▶ [SOURCE MATERIAL]
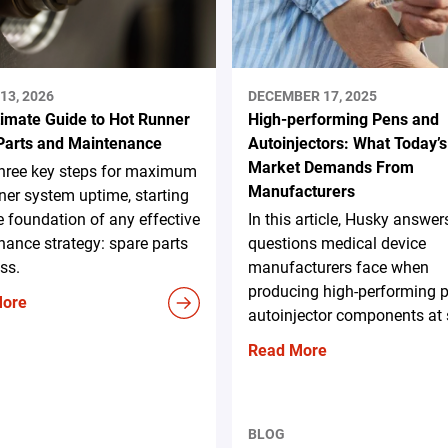
13, 2026
DECEMBER 17, 2025
timate Guide to Hot Runner
High-performing Pens and
Parts and Maintenance
Autoinjectors: What Today’s
Market Demands From
three key steps for maximum
Manufacturers
ner system uptime, starting
e foundation of any effective
In this article, Husky answer
ance strategy: spare parts
questions medical device
ss.
manufacturers face when
producing high-performing 
More
autoinjector components at 
Read More
BLOG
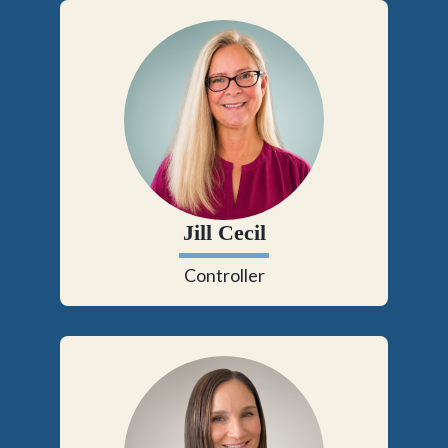
Jill Cecil
Controller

▶ [WHAT THIS TASK INVOLVES]
Give back exactly, and only, the lines from the one holding "Parts and Maintenance" through the last line of the entries, with every picture omitted.

▶ [ANSWER SECTION]
Parts and Maintenance
Autoinjectors: What Today’s
Market Demands From
three key steps for maximum
Manufacturers
ner system uptime, starting
e foundation of any effective
In this article, Husky answer
ance strategy: spare parts
questions medical device
ss.
manufacturers face when
producing high-performing 
More
autoinjector components at 
Read More
BLOG
Jill Cecil
Controller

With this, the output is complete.